● **WHAT YOU WILL DO**
Could you copy exactly the lines below from the one with "22 hp [16.4 kW]" to the one with "of your partners.", inclusive, leaving out any pictures?

Page images and extracted text:

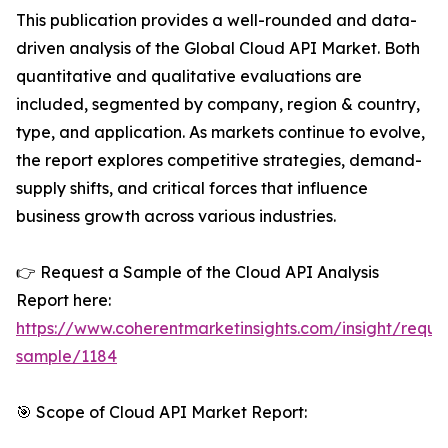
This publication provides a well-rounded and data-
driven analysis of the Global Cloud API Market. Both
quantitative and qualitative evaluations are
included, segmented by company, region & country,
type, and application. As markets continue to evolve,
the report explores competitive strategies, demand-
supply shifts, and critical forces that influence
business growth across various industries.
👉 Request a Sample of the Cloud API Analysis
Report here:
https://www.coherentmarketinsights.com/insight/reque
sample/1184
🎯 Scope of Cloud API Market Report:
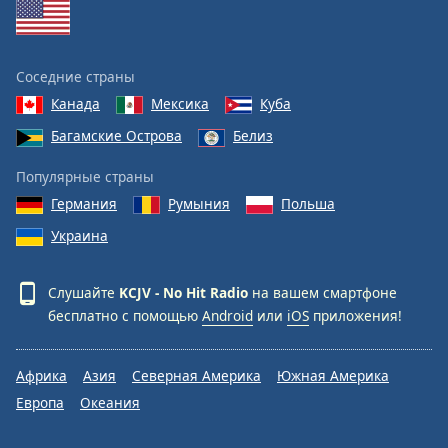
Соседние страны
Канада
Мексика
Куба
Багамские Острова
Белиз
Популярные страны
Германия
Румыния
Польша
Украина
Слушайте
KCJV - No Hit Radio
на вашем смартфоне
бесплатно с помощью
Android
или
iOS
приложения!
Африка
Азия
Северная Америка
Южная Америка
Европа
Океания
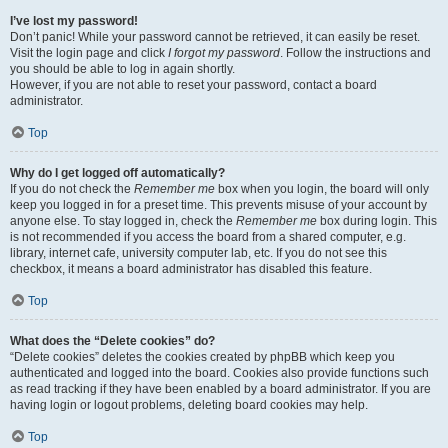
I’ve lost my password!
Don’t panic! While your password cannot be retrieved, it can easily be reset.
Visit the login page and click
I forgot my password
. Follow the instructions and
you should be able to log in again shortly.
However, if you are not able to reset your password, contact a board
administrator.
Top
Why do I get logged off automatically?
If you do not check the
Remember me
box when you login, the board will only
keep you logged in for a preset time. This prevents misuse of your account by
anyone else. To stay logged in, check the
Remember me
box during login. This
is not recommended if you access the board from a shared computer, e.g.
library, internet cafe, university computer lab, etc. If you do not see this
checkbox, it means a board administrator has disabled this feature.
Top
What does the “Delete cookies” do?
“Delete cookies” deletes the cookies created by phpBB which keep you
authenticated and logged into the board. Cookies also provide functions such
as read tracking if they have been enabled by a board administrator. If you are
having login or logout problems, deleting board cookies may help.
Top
--
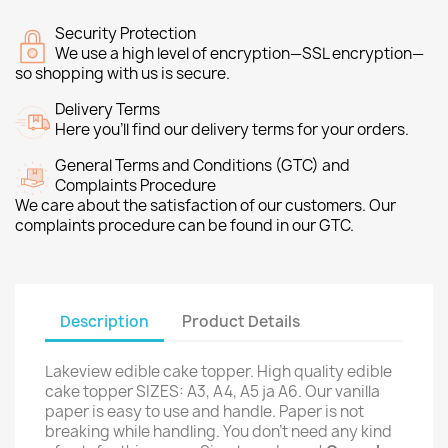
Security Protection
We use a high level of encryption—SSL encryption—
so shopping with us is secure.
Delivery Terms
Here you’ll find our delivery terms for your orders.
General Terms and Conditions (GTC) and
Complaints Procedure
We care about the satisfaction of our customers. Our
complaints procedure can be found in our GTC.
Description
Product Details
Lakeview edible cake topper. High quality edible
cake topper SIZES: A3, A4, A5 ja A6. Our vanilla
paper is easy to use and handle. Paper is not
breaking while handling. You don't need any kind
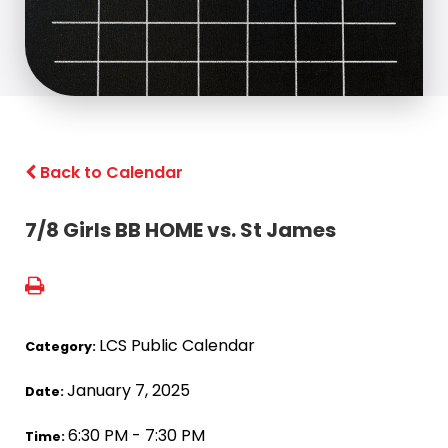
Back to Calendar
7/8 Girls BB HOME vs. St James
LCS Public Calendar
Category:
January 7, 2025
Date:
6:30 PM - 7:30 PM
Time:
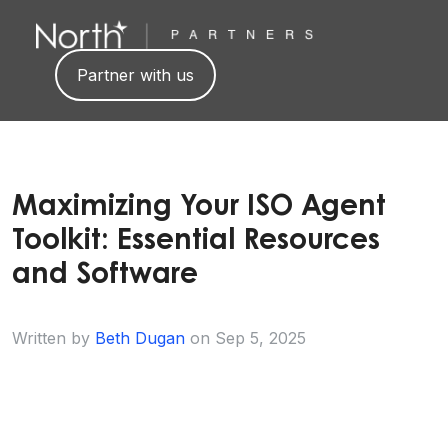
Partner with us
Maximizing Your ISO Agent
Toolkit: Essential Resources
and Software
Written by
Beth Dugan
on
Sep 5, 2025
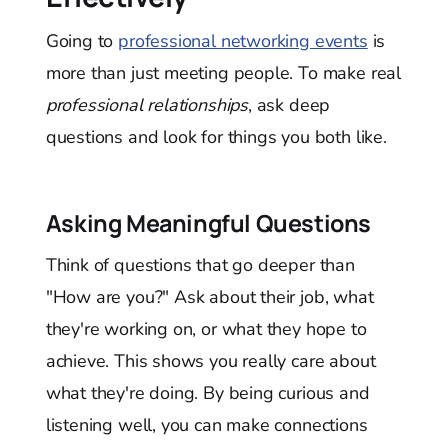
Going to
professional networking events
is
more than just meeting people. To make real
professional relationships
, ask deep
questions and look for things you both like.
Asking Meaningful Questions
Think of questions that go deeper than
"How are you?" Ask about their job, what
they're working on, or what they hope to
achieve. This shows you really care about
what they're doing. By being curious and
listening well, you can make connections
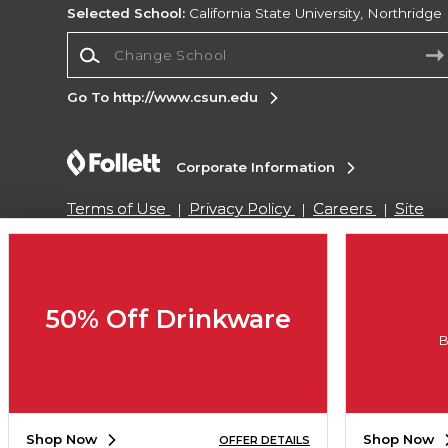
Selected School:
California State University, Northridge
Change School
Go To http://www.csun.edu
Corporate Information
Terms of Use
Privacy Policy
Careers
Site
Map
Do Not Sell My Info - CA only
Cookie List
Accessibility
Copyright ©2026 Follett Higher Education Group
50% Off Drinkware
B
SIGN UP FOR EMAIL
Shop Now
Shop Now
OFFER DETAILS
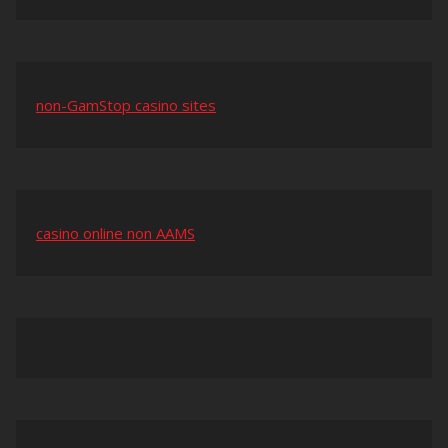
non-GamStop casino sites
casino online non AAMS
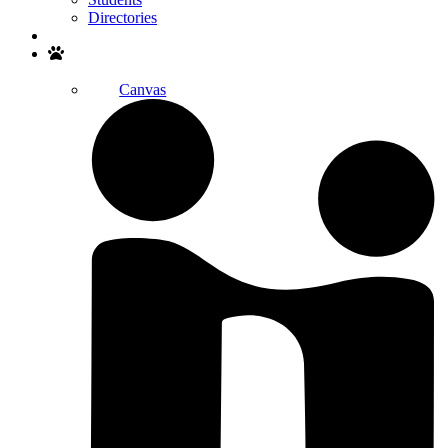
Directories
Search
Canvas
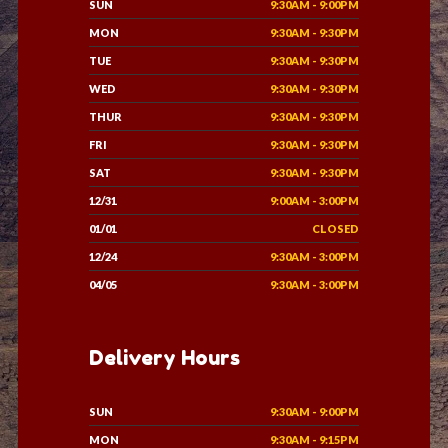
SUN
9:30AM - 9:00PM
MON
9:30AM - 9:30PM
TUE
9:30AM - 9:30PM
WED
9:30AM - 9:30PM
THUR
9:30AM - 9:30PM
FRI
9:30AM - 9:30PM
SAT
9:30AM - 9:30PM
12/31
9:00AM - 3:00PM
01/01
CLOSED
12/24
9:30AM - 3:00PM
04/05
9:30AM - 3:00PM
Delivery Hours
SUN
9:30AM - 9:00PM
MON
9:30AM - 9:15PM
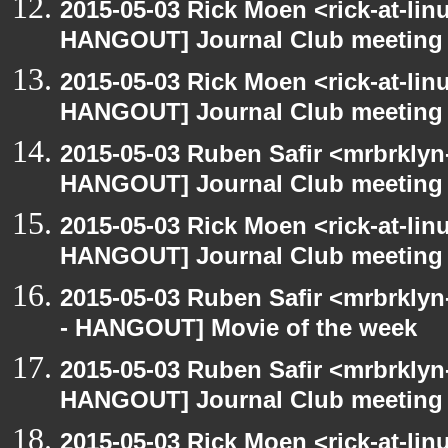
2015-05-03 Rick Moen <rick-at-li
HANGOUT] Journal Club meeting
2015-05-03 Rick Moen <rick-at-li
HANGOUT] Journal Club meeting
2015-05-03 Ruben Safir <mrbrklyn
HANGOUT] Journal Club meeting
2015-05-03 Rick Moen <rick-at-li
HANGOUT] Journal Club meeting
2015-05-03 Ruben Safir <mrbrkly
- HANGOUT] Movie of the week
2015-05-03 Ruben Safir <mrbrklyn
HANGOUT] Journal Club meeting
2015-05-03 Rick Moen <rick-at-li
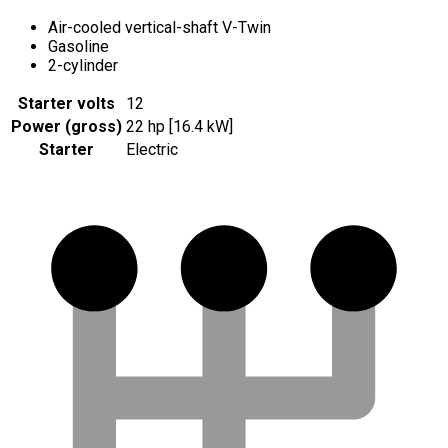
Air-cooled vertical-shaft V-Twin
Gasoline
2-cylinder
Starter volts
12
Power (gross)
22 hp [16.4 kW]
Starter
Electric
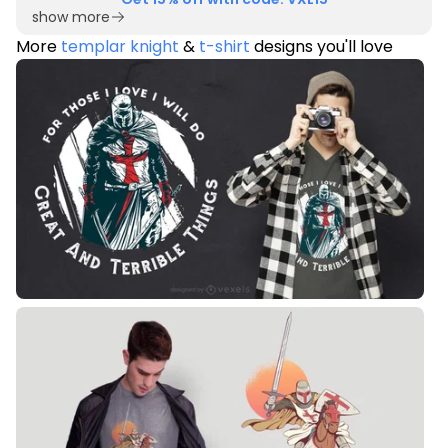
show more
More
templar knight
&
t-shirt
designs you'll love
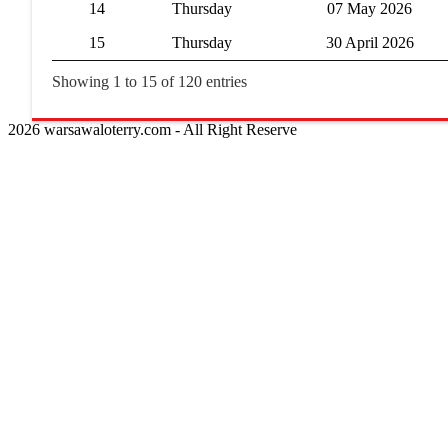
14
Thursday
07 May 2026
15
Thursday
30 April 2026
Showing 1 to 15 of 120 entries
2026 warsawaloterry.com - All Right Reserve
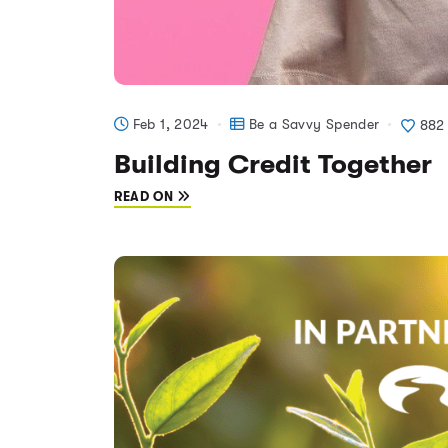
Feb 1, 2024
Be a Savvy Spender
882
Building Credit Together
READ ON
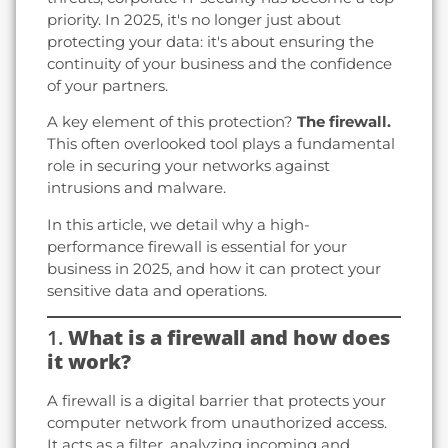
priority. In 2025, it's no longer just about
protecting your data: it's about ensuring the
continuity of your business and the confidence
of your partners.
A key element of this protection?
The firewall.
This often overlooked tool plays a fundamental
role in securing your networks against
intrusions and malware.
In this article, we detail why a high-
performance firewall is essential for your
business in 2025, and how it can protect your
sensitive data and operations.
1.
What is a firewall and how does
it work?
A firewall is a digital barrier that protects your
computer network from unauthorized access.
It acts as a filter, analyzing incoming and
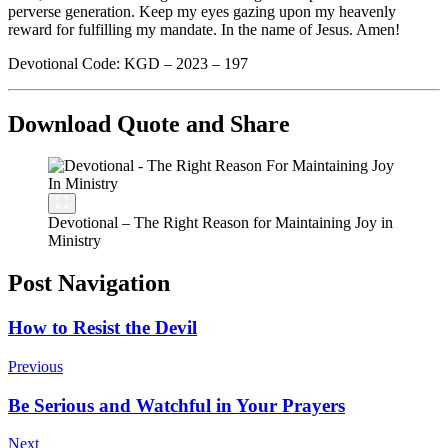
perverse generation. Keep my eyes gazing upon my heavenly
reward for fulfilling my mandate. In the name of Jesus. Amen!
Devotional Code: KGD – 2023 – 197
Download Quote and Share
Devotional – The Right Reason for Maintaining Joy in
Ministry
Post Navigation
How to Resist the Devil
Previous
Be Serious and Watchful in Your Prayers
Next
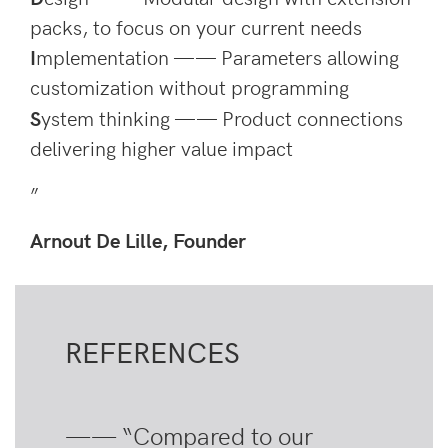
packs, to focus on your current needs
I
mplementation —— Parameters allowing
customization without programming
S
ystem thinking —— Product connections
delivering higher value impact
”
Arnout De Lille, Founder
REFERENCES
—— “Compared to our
---
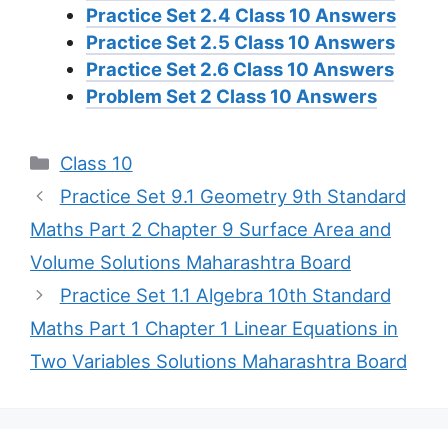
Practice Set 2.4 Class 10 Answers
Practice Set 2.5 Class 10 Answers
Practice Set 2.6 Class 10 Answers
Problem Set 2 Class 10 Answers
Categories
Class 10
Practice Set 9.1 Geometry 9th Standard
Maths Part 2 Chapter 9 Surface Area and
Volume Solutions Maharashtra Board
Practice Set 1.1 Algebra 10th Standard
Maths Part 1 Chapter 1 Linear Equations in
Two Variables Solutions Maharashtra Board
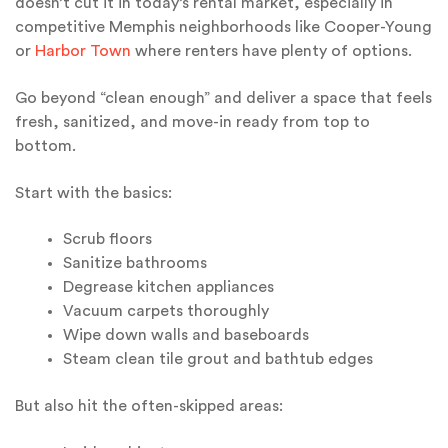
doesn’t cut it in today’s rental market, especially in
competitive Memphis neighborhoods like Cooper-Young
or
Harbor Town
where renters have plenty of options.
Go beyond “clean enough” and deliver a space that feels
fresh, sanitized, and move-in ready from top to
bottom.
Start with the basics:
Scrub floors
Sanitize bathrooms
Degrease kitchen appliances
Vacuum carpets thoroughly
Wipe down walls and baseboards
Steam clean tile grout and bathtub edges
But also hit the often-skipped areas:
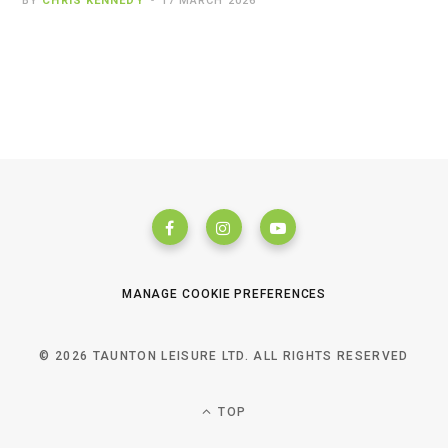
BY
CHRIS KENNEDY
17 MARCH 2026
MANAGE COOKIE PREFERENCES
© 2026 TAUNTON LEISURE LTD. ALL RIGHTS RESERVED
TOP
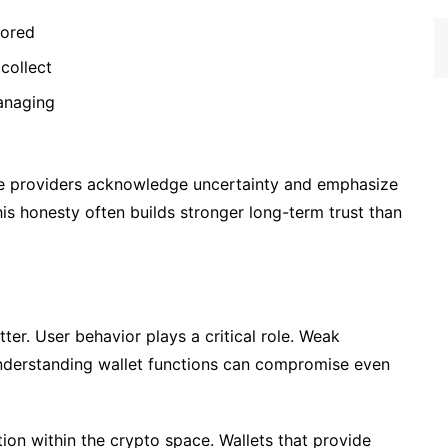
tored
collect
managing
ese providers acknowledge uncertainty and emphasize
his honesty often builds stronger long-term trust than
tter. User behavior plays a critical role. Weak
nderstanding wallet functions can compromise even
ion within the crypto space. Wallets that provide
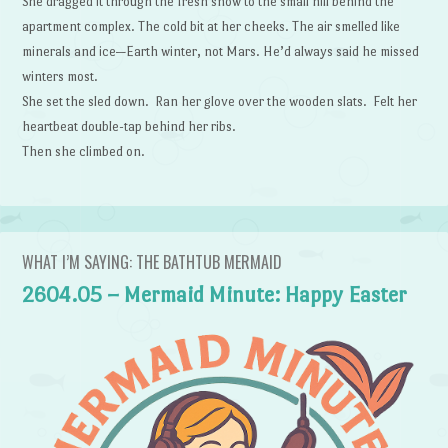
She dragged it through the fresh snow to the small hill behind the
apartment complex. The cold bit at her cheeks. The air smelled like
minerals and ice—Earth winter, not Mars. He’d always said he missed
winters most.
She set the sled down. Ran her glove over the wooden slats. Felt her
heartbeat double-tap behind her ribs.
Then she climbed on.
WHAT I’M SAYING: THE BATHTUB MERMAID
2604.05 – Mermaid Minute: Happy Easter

● **YOUR SOLUTION**
22 hp [16.4 kW]
Starter
Electric
show more
More
templar knight
&
t-shirt
designs you'll love
14
Thursday
07 May 2026
15
Thursday
30 April 2026
Showing 1 to 15 of 120 entries
2026 warsawaloterry.com - All Right Reserve
Feb 1, 2024
Be a Savvy Spender
882
Building Credit Together
READ ON
priority. In 2025, it's no longer just about
protecting your data: it's about ensuring the
continuity of your business and the confidence
of your partners.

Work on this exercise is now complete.